Redaksibengkulu.co.id – Ancaman Iran untuk menutup Selat Hormuz, menyusul serangan AS ke sejumlah situs nuklirnya, memicu ketegangan geopolitik global. Parlemen Iran telah menyetujui langkah berani ini, namun keputusan final masih berada di tangan Dewan Keamanan Nasional Iran. Potensi penutupan jalur vital ini mengancam lonjakan harga energi dan memicu reaksi internasional yang tak terduga.
Meskipun parlemen telah menyetujui, beberapa analis meragukan Iran akan benar-benar menutup Selat Hormuz. Vandana Hari, pendiri Vanda Insights, mengatakan langkah tersebut akan membuat Iran bermusuhan dengan negara-negara penghasil minyak tetangganya, memicu konflik regional. Arab Saudi, Uni Emirat Arab, Irak, Kuwait, dan Qatar, yang secara signifikan mengandalkan Selat Hormuz untuk ekspor minyak mentah mereka, akan menjadi pihak yang paling terdampak. Iran sendiri juga akan merasakan kerugian besar, mengingat ekspor minyaknya ke pasar Asia, terutama China, akan terhambat.

Andrew Bishop dari Signum Global Advisors menambahkan, Iran tak mungkin ingin berkonflik dengan China, pembeli minyak terbesarnya. Gangguan pasokan minyak justru akan membuat Iran menjadi target serangan, baik terhadap infrastruktur maupun rezimnya sendiri. Kecepatan reaksi AS dan Israel juga menjadi pertimbangan.

Related Post
Clayton Seigle dari Center for Strategic and International Studies menekankan ketergantungan China pada aliran minyak Teluk, bukan hanya dari Iran. Oleh karena itu, China akan berupaya menjaga stabilitas dan de-eskalasi untuk memastikan kelancaran aliran minyak dan gas melalui Selat Hormuz.

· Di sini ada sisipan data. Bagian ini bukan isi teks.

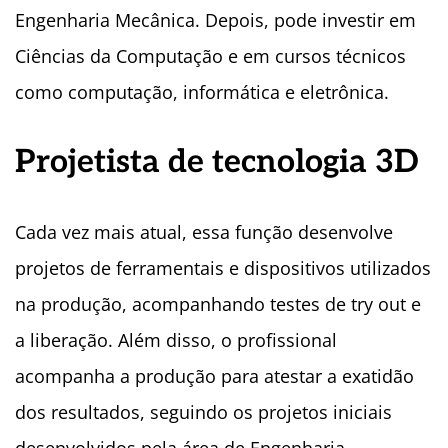
Engenharia Mecânica. Depois, pode investir em
Ciências da Computação e em cursos técnicos
como computação, informática e eletrônica.
Projetista de tecnologia 3D
Cada vez mais atual, essa função desenvolve
projetos de ferramentais e dispositivos utilizados
na produção, acompanhando testes de try out e
a liberação. Além disso, o profissional
acompanha a produção para atestar a exatidão
dos resultados, seguindo os projetos iniciais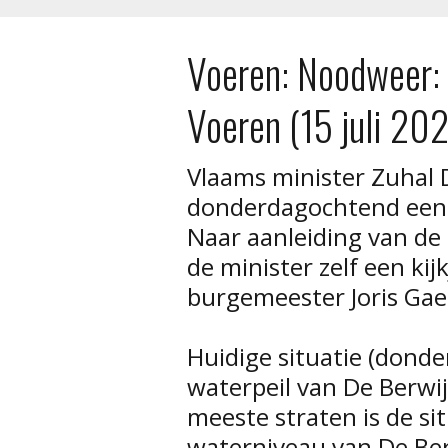
Voeren: Noodweer: 
Voeren (15 juli 202
Vlaams minister Zuhal 
donderdagochtend een 
Naar aanleiding van de
de minister zelf een ki
burgemeester Joris Gae
Huidige situatie (dond
waterpeil van De Berwij
meeste straten is de sit
waterniveau van De Ber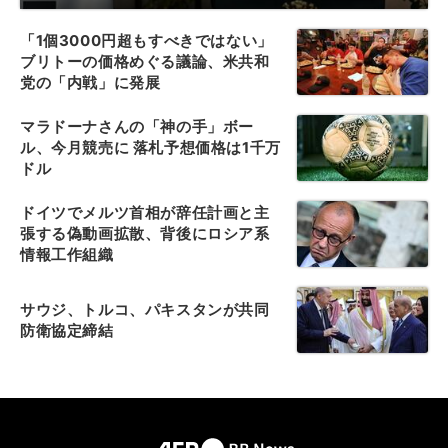
「1個3000円超もすべきではない」
ブリトーの価格めぐる議論、米共和
党の「内戦」に発展
マラドーナさんの「神の手」ボー
ル、今月競売に 落札予想価格は1千万
ドル
ドイツでメルツ首相が辞任計画と主
張する偽動画拡散、背後にロシア系
情報工作組織
サウジ、トルコ、パキスタンが共同
防衛協定締結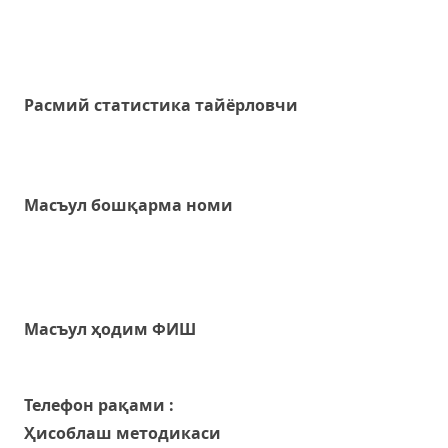
Расмий статистика тайёрловчи
Масъул бошқарма номи
Масъул ҳодим ФИШ
Телефон рақами :
Ҳисоблаш методикаси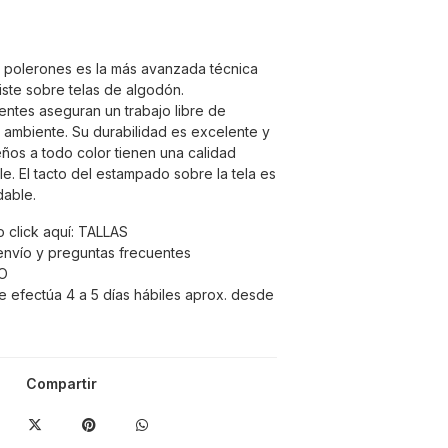
e polerones es la más avanzada técnica
ste sobre telas de algodón.
entes aseguran un trabajo libre de
 ambiente. Su durabilidad es excelente y
seños a todo color tienen una calidad
e. El tacto del estampado sobre la tela es
dable.
 click aquí:
TALLAS
envío y preguntas frecuentes
O
e efectúa 4 a 5 días hábiles aprox. desde
Compartir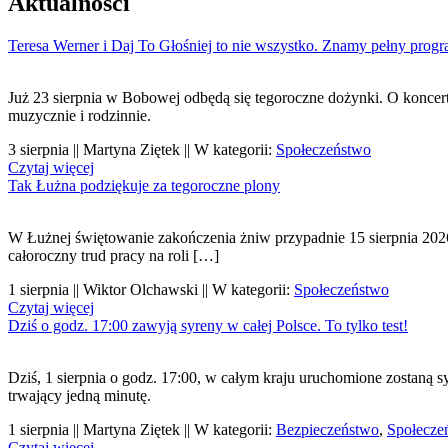
Aktualności
Teresa Werner i Daj To Głośniej to nie wszystko. Znamy pełny pro
Już 23 sierpnia w Bobowej odbędą się tegoroczne dożynki. O koncerta
muzycznie i rodzinnie.
3 sierpnia || Martyna Ziętek || W kategorii:
Społeczeństwo
Czytaj więcej
Tak Łużna podziękuje za tegoroczne plony
W Łużnej świętowanie zakończenia żniw przypadnie 15 sierpnia 202
całoroczny trud pracy na roli […]
1 sierpnia || Wiktor Olchawski || W kategorii:
Społeczeństwo
Czytaj więcej
Dziś o godz. 17:00 zawyją syreny w całej Polsce. To tylko test!
Dziś, 1 sierpnia o godz. 17:00, w całym kraju uruchomione zostaną 
trwający jedną minutę.
1 sierpnia || Martyna Ziętek || W kategorii:
Bezpieczeństwo
,
Społecze
Czytaj więcej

Joint Maritime Information Center hingga saat ini belum mendeteksi ancaman terhadap pelayaran komersial di Selat Hormuz. Kapal-kapal terkait AS dilaporkan melintas tanpa hambatan. Sebagai informasi, Selat Hormuz merupakan satu-satunya jalur laut dari Teluk Persia ke laut lepas, mengangkut sekitar 20% pasokan minyak dunia. Penutupan jalur ini akan berdampak sangat signifikan terhadap perekonomian global.